| FOR IMMEDIATE RELEASE:
April 4, 2006
Contact: Richard Deutsch
Phone: 202-261-7573
3000 Physician Practices Sign Up To Improve Care Using Health Information Technology
Hands-on Support Available from Quality Improvement Organizations
Washington, D.C. – The American Health Quality Association (AHQA)—which
represents the nation’s network of Quality Improvement Organizations
(QIOs)—announced today that a new national program to help physicians
use HIT to improve quality of care is well underway, with QIOs working
intensively with practices in every state.
“Three thousand practices have already signed up for assistance
from their local QIO in just the past eight months,” said AHQA
Executive Vice President David Schulke in testimony submitted for the
record today at a hearing of the Health Subcommittee of the House Ways
and Means Committee.
Schulke said QIOs will work with a total of 4000
primary care practices over the next two years. Four out of five practices
QIOs will assist are those that need the most help—small and medium
sized practices with no HIT systems in place. Nearly 700 of the 3000
practices now working on use of HIT with QIOs treat a significant number
of underserved patients.
Under contract to Medicare, QIOs work with hospitals,
doctors, nursing homes, home health agencies and health plans across
the country to help prevent disease, promote patient safety, and improve
the delivery of evidence-based care. QIOs are now promoting HIT in hospitals,
physician office practices, and home health agencies, based on growing
evidence that effective use of HIT can improve both quality and efficiency
in health care.
National Program Draws on Lessons From Pilot
The new QIO program for physicians follows a 4-state pilot project that
helped nearly 1000 practices in California, Utah, Arkansas and Massachusetts
adopt HIT. The pilot was expanded into a national effort last August.
“What
we learned from the pilot project is that providers and practitioners
need help. Physicians need help from independent organizations that can
be there for them throughout the process of adoption, implementation
and effective use of HIT. They need support from systems change experts
who can help ensure that care processes are redesigned to reflect best
practices,” said Schulke. “This hands-on support is needed
because literature and experience tell us that as many as half of all
EHR implementations fail for one reason or another, often because practices
did not go through the rigorous preparation and development necessary
for success.”
QIO assistance involves examining readiness for HIT
and then helping a physician practice develop a project plan and timeline,
assess hardware and infrastructure needs, compare HIT systems, determine
required functionality, redesign care processes, and report quality data.
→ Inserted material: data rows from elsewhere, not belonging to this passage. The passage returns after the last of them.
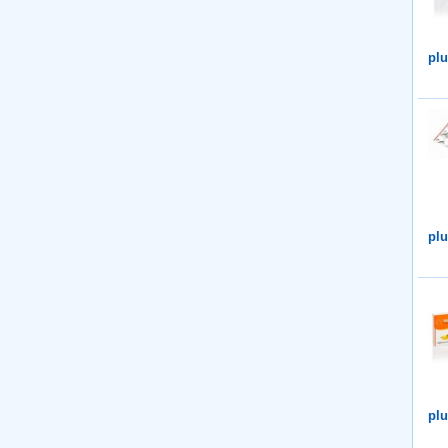
plu
plu
plu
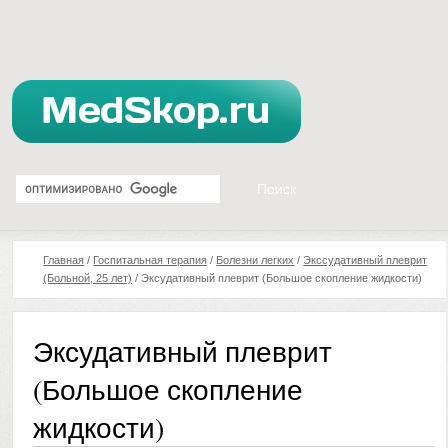
Главная
/
Госпитальная терапия
/
Болезни легких
/
Экссудативный плеврит
(Больной, 25 лет)
/
Эксудативный плеврит (Большое скопление жидкости)
Эксудативный плеврит
(Большое скопление
жидкости)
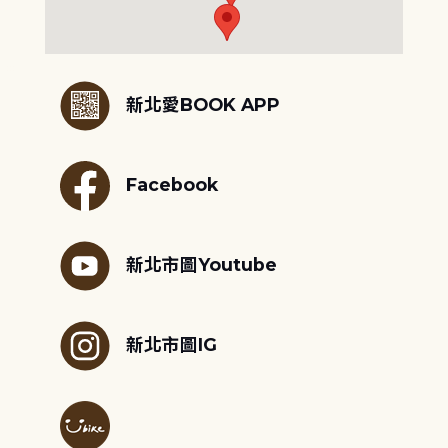
:::
新北愛BOOK APP
Facebook
新北市圖Youtube
新北市圖IG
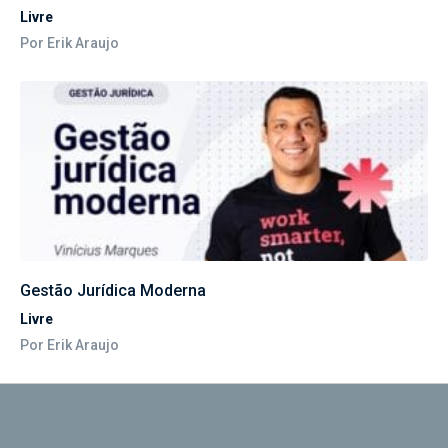
Livre
Por Erik Araujo
Gestão Jurídica Moderna
Livre
Por Erik Araujo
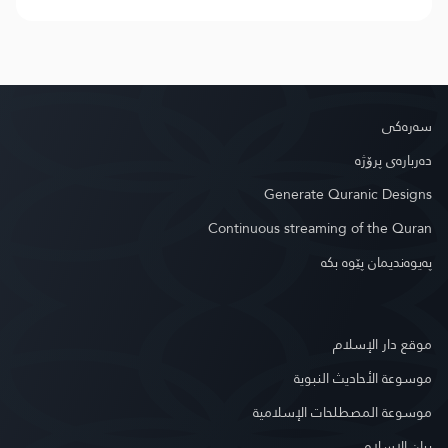
سه‌ره‌كی
دەربارەی پرۆژە
Generate Quranic Designs
Continuous streaming of the Quran
په‌یوه‌ندیمان پێوه‌ بكه‌
موقع دار الإسلام
موسوعة الأحاديث النبوية
موسوعة المصطلحات الإسلامية
بيان الإسلام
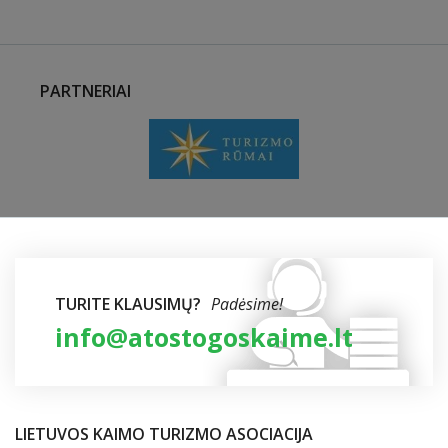
PARTNERIAI
TURITE KLAUSIMŲ?
Padėsime!
info@atostogoskaime.lt
LIETUVOS KAIMO TURIZMO ASOCIACIJA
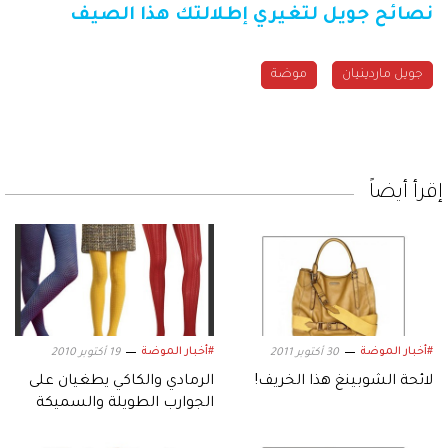
نصائح جويل لتغيري إطلالتك هذا الصيف
جويل ماردينيان
موضة
إقرأ أيضاً
#أخبار الموضة
#أخبار الموضة
30 أكتوبر 2011
19 أكتوبر 2010
لائحة الشوبينغ هذا الخريف!
الرمادي والكاكي يطغيان على
الجوارب الطويلة والسميكة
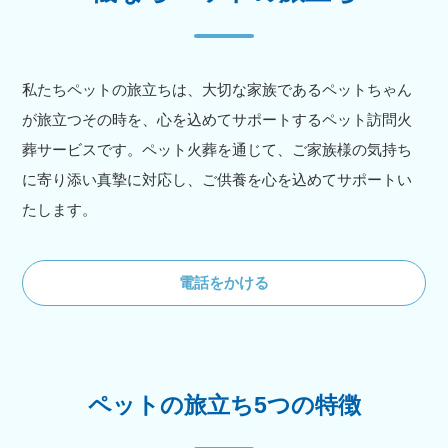
私たちペットの旅立ちは、大切な家族であるペットちゃん
が旅立つその時を、心を込めてサポートするペット訪問火
葬サービスです。ペット火葬を通じて、ご家族様の気持ち
に寄り添い真摯に対応し、ご供養を心を込めてサポートい
たします。
電話をかける
ペットの旅立ち5つの特徴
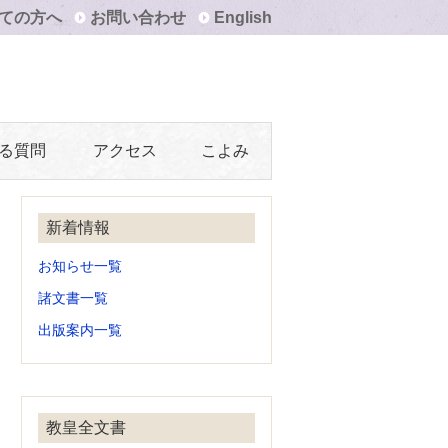
ての方へ
お問い合わせ
English
る質問
アクセス
こよみ
新着情報
お知らせ一覧
諸文書一覧
出版案内一覧
教皇全文書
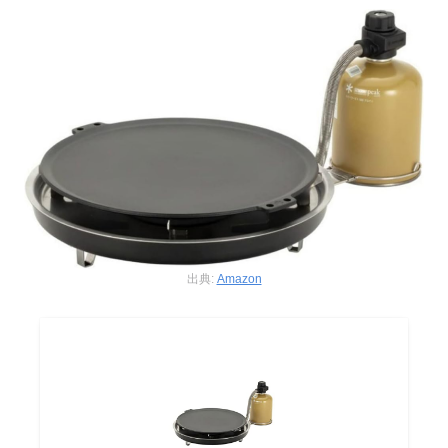
出典:
Amazon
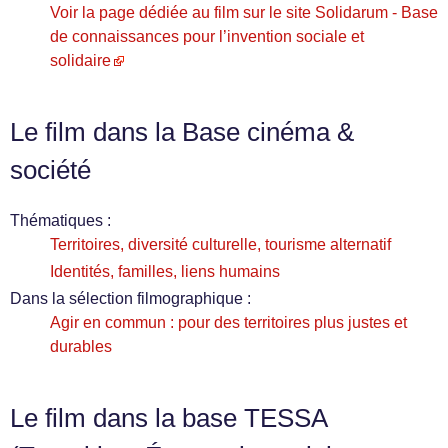
Voir la page dédiée au film sur le site Solidarum - Base
de connaissances pour l’invention sociale et
solidaire
Le film dans la Base cinéma &
société
Thématiques :
Territoires, diversité culturelle, tourisme alternatif
Identités, familles, liens humains
Dans la sélection filmographique :
Agir en commun : pour des territoires plus justes et
durables
Le film dans la base TESSA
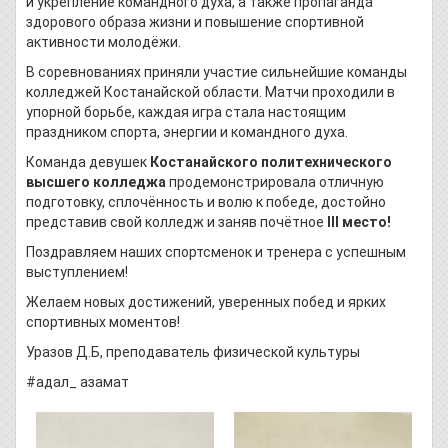
и укрепление командного духа, а также пропаганда
здорового образа жизни и повышение спортивной
активности молодёжи.
В соревнованиях приняли участие сильнейшие команды
колледжей Костанайской области. Матчи проходили в
упорной борьбе, каждая игра стала настоящим
праздником спорта, энергии и командного духа.
Команда девушек
Костанайского политехнического
высшего колледжа
продемонстрировала отличную
подготовку, сплочённость и волю к победе, достойно
представив свой колледж и заняв почётное
III место!
Поздравляем наших спортсменок и тренера с успешным
выступлением!
Желаем новых достижений, уверенных побед и ярких
спортивных моментов!
Уразов Д.Б, преподаватель физической культуры
#адал_ азамат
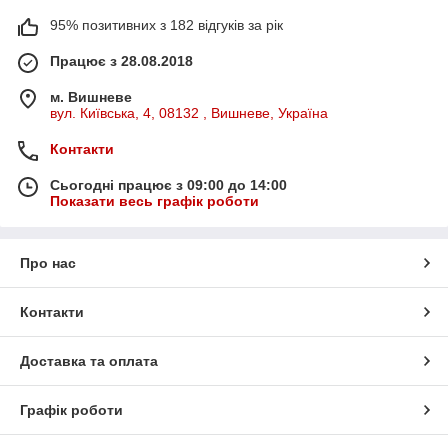
95% позитивних з 182 відгуків за рік
Працює з 28.08.2018
м. Вишневе
вул. Київська, 4, 08132 , Вишневе, Україна
Контакти
Сьогодні працює з 09:00 до 14:00
Показати весь графік роботи
Про нас
Контакти
Доставка та оплата
Графік роботи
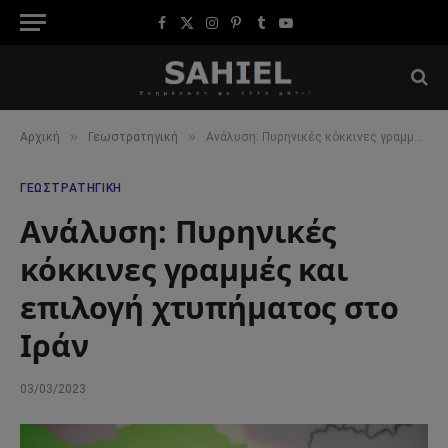
Facebook
X
Instagram
Pinterest
Tumblr
YouTube
(Twitter)
»
»
Αρχική
Γεωστρατηγική
Ανάλυση: Πυρηνικές κόκκινες γραμμές και επιλογή χτυπήματος στο Ιράν
ΓΕΩΣΤΡΑΤΗΓΙΚΉ
Ανάλυση: Πυρηνικές
κόκκινες γραμμές και
επιλογή χτυπήματος στο
Ιράν
03/03/2023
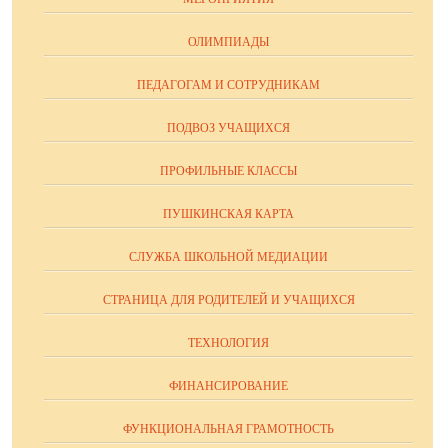
ОЛИМПИАДЫ
ПЕДАГОГАМ И СОТРУДНИКАМ
ПОДВОЗ УЧАЩИХСЯ
ПРОФИЛЬНЫЕ КЛАССЫ
ПУШКИНСКАЯ КАРТА
СЛУЖБА ШКОЛЬНОЙ МЕДИАЦИИ
СТРАНИЦА ДЛЯ РОДИТЕЛЕЙ И УЧАЩИХСЯ
ТЕХНОЛОГИЯ
ФИНАНСИРОВАНИЕ
ФУНКЦИОНАЛЬНАЯ ГРАМОТНОСТЬ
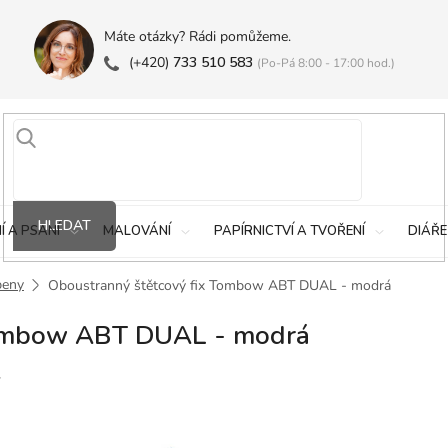
Máte otázky? Rádi pomůžeme.
(+420)
733 510 583
(Po-Pá 8:00 - 17:00 hod.)
HLEDAT
Í A PSANÍ
MALOVÁNÍ
PAPÍRNICTVÍ A TVOŘENÍ
DIÁŘE
peny
Oboustranný štětcový fix Tombow ABT DUAL - modrá
Tombow ABT DUAL - modrá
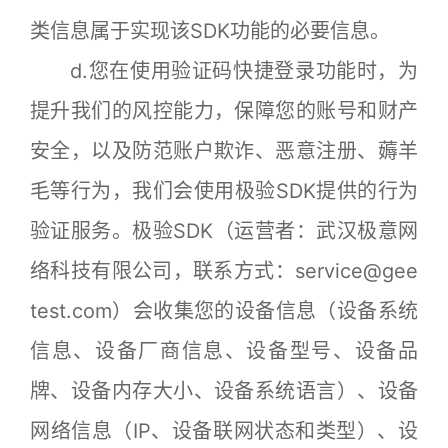
类信息属于实现该SDK功能的必要信息。
d.您在使用验证码快捷登录功能时，为
提升我们的风控能力，保障您的账号和财产
安全，以及防范账户欺诈、恶意注册、薅羊
毛等行为，我们会使用极验SDK提供的行为
验证服务。极验SDK（运营者：武汉极意网
络科技有限公司，联系方式：service@gee
test.com）会收集您的设备信息（设备系统
信息、设备厂商信息、设备型号、设备品
牌、设备内存大小、设备系统语言）、设备
网络信息（IP、设备联网状态和类型）、设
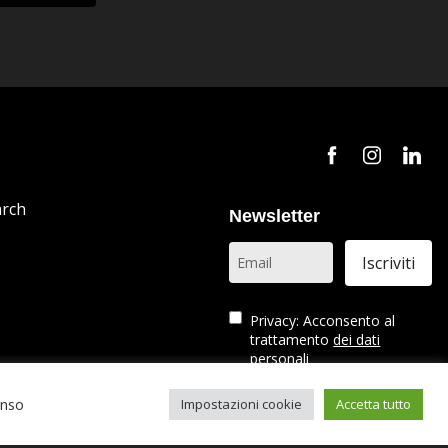
arch
Newsletter
Privacy: Acconsento al
trattamento
dei dati
personali
enso
Impostazioni cookie
Accetta tutto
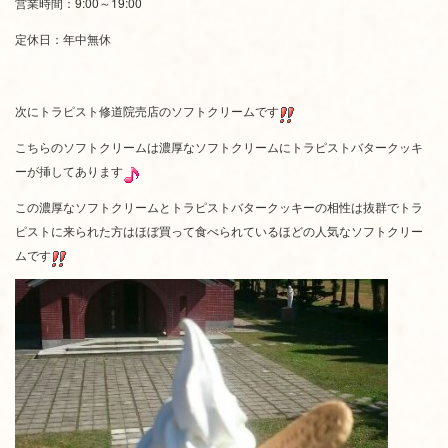
営業時間：9:00～19:00
定休日：年中無休
次にトラピスト修道院売店のソフトクリームです
こちらのソフトクリームは濃厚なソフトクリームにトラピストバタークッキ
ーが挿してあります
この濃厚なソフトクリームとトラピストバタークッキーの相性は抜群でトラ
ピストに来られた方はほぼ買って食べられているほどの人気なソフトクリー
ムです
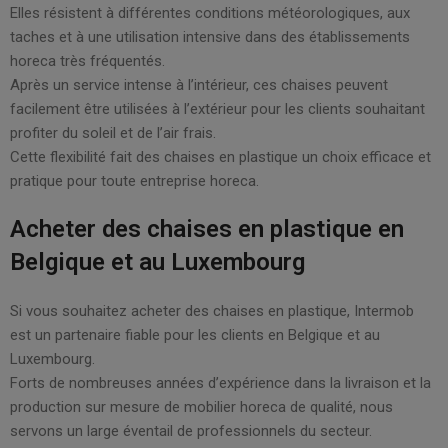
Elles résistent à différentes conditions météorologiques, aux
taches et à une utilisation intensive dans des établissements
horeca très fréquentés.
Après un service intense à l’intérieur, ces chaises peuvent
facilement être utilisées à l’extérieur pour les clients souhaitant
profiter du soleil et de l’air frais.
Cette flexibilité fait des chaises en plastique un choix efficace et
pratique pour toute entreprise horeca.
Acheter des chaises en plastique en
Belgique et au Luxembourg
Si vous souhaitez acheter des chaises en plastique, Intermob
est un partenaire fiable pour les clients en Belgique et au
Luxembourg.
Forts de nombreuses années d’expérience dans la livraison et la
production sur mesure de mobilier horeca de qualité, nous
servons un large éventail de professionnels du secteur.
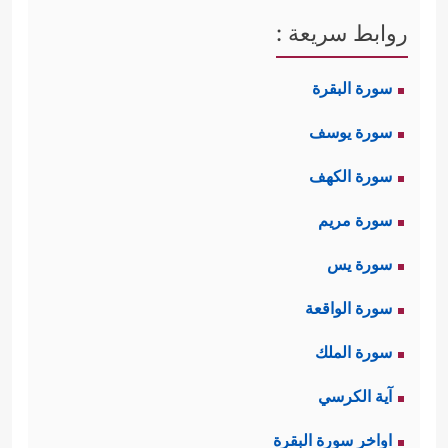
روابط سريعة :
سورة البقرة
سورة يوسف
سورة الكهف
سورة مريم
سورة يس
سورة الواقعة
سورة الملك
آية الكرسي
اواخر سورة البقرة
QIOs are vendor-neutral, but do inform practices about vendors that
offer the capacity to extract data and report on a specific quality performance
measure set—– known as the Doctor’s Office Quality
(DOQ) measures –developed in concert with the American Medical
Association, the National Quality Forum and others.
QIO Assistance Will
Help Physicians Prepare for Pay for Performance
Practices that report the DOQ measures will be able to receive customized
reports from QIOs on the quality of their patient care. QIOs will work
collaboratively with those practices to identify and implement strategies
for changing workflow or care processes to improve on the performance
measures.
“Using HIT to report data, measure quality, and undertake
improvement will give participating physicians a major leg up on what
is likely to be the future of health care reimbursement – pay-for-performance,” said
Schulke. “Successful adoption and effective use of HIT improves
the quality of care and therefore better positions health care providers
for financial success under pay-for-performance.”
In closing, Schulke
encouraged Congress to increase funding for the QIO program. “As
HIT, pay-for-performance and health information exchange increasingly become
vital tools for transforming quality, all providers will need performance improvement
assistance from quality experts like QIOs,” he said. “The QIO program
represents the largest coordinated federal investment in improving health care
quality. Right now, that investment accounts for less than one tenth of one percent
of overall Medicare spending.”
The American Health Quality Association is dedicated
to improving the safety and effectiveness of health care. AHQA represents
the national network of Quality Improvement Organizations (QIOs) that
work with hospitals,
medical practices, health plans, long-term care facilities, home health
agencies, and employers to encourage the spread of best clinical practices
and improve systems of care delivery.